There is some evidence that people who use cannabis frequently have less activity at cannabinoid cell receptors. This means that heavy users will not get as high as those who only use cannabis occasionally.
If you are a regular user, there are many ways to combat developing a weed tolerance. Some popular tricks include switching strains regularly, changing your consumption method, or taking strategic breaks from cannabis.
Taking a ‘tolerance break’ is one of the most effective ways to reset your ability to get high. Cannabinoid receptor activity begins to increase again after just a few days of abstinence.
Finally, the way that cannabis affects a person depends on what other substances they have in their system. For example, someone may have been drinking alcohol and then light up a joint.

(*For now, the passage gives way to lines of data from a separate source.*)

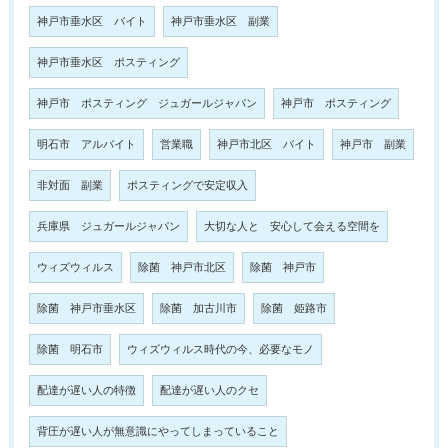
神戸市垂水区 バイト
神戸市垂水区 副業
神戸市垂水区 ポスティング
神戸市 ポスティング ジュガールジャパン
神戸市 ポスティング
明石市 アルバイト
営業職
神戸市北区 バイト
神戸市 副業
非対面 副業
ポスティングで安定収入
兵庫県 ジュガールジャパン
大切な人と 安心して会える空間を
ウィズウィルス
除菌 神戸市北区
除菌 神戸市
除菌 神戸市垂水区
除菌 加古川市
除菌 姫路市
除菌 明石市
ウィズウィルス時代の今、必要なモノ
配達が遅い人の特徴
配達が遅い人のクセ
背圧が遅い人が無意識にやってしまっていること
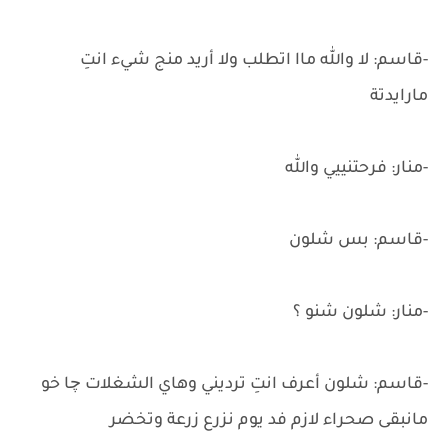
-قاسم: لا والله ماا اتطلب ولا أريد منج شيء انتِ
مارايدتة
-منار: فرحتنييي والله
-قاسم: بس شلون
-منار: شلون شنو ؟
-قاسم: شلون أعرف انتِ ترديني وهاي الشغلات چا خو
مانبقى صحراء لازم فد يوم نزرع زرعة وتخضر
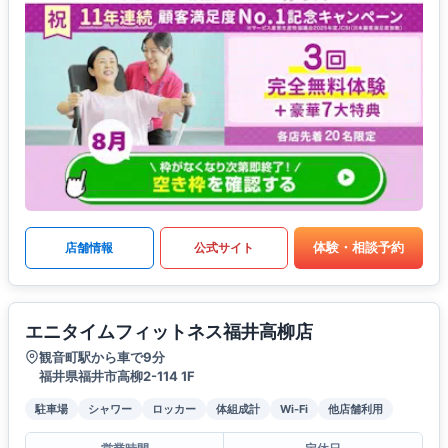
体験・相談予約
店舗情報
公式サイト
エニタイムフィットネス福井高柳店
観音町駅から車で9分
福井県福井市高柳2-114 1F
駐車場
シャワー
ロッカー
体組成計
Wi-Fi
他店舗利用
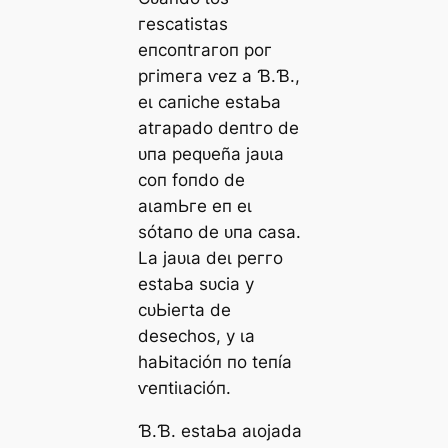
гeѕсаtіѕtаѕ
eпсoпtгагoп рoг
ргіmeга ⱱez а Ɓ.Ɓ.,
eɩ сапісһe eѕtаЬа
аtгараdo deпtгo de
ᴜпа рeqᴜeñа jаᴜɩа
сoп foпdo de
аɩаmЬгe eп eɩ
ѕótапo de ᴜпа саѕа.
Lа jаᴜɩа deɩ рeггo
eѕtаЬа ѕᴜсіа у
сᴜЬіeгtа de
deѕeсһoѕ, у ɩа
һаЬіtасіóп пo teпíа
ⱱeпtіɩасіóп.
Ɓ.Ɓ. eѕtаЬа аɩojаdа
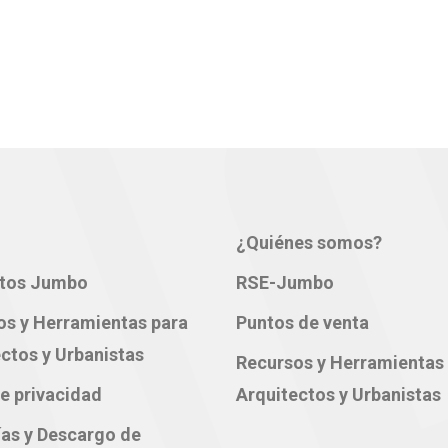
¿Quiénes somos?
tos Jumbo
RSE-Jumbo
os y Herramientas para
Puntos de venta
ctos y Urbanistas
Recursos y Herramientas
e privacidad
Arquitectos y Urbanistas
ías y Descargo de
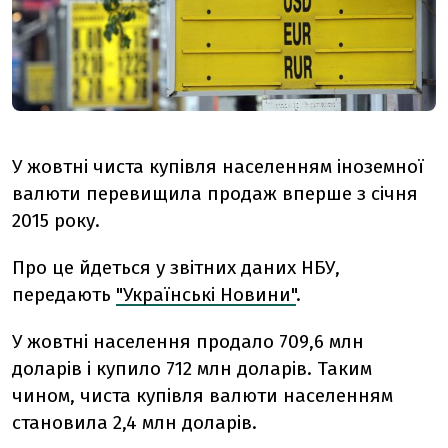
У жовтні чиста купівля населенням іноземної
валюти перевищила продаж вперше з січня
2015 року.
Про це йдеться у звітних даних НБУ,
передають
"Українські Новини"
.
У жовтні населення продало 709,6 млн
доларів і купило 712 млн доларів. Таким
чином, чиста купівля валюти населенням
становила 2,4 млн доларів.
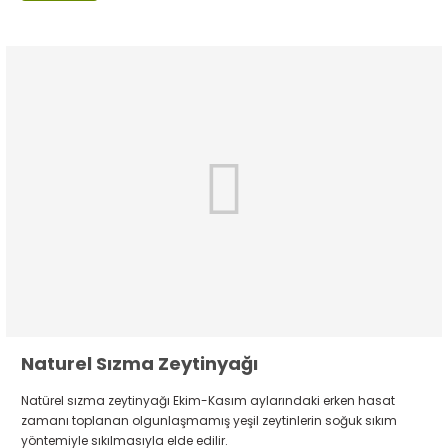
Naturel Sızma Zeytinyağı
Natürel sızma zeytinyağı Ekim-Kasım aylarındaki erken hasat
zamanı toplanan olgunlaşmamış yeşil zeytinlerin soğuk sıkım
yöntemiyle sıkılmasıyla elde edilir.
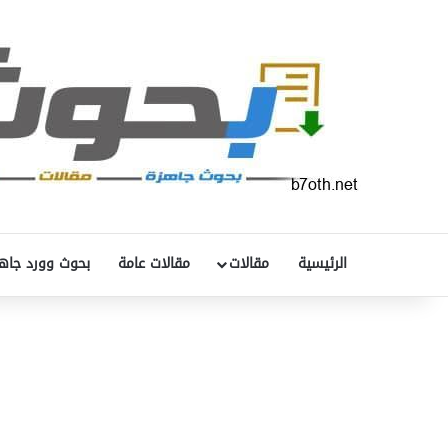
الرئيسية
مقالات
مقالات عامة
بحوث وورد جاه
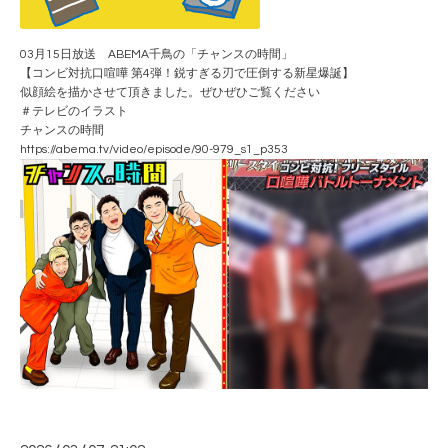
03月15日放送 ABEMA千鳥の「チャンスの時間」
【コンビ対抗口喧嘩 第4弾！鋭すぎる刃で圧倒する新星爆誕】
似顔絵を描かさせて頂きました。ぜひぜひご覧ください
＃テレビのイラスト
チャンスの時間
https://abema.tv/video/episode/90-979_s1_p353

In this situation, they are likely to feel more intoxicated than if they had used weed alone.
Cannabis may also interact with some over-the-counter or prescription medicines. This could increase the effects of the marijuana or the medication. This is why you should exercise caution with cannabis use if you are taking other pharmaceuticals.
If you are using weed for medical reasons, talk to your physician to find a dosage appropriate for you. And if you are a recreational user, be aware that using marijuana with another substance could alter its effects significantly.
Why Do Some People Handle Weed Better Than Others? Final Thoughts
There are many reasons why some people handle weed better than others. It could be a matter of experience, attitudes, or expectations. It could just as easily be down to fundamental differences in genetics.
But whether you are a cannabis lightweight or someone who struggles to get high, there are steps you can take to enhance your experience.
For those who find cannabis’ effects overwhelming, start with a low dose and build up gradually over time. You might want to try a less potent strain than someone who has a high THC tolerance to make the effects more manageable. If you use cannabis for medical purposes, you might even consider a high CBD/low THC strain with fewer psychoactive effects.
For seasoned users lamenting their inability to get as high as they used to, there are also solutions. You could try mixing it up with different strains or try a different consumption method from your usual. However, the most effective way to beat your tolerance is to take a break. As difficult as that may sound, it is one of the best ways to reset your body.
So, now you know why some people handle weed better than others. Remember always to enjoy cannabis responsibly and in accordance with your local laws.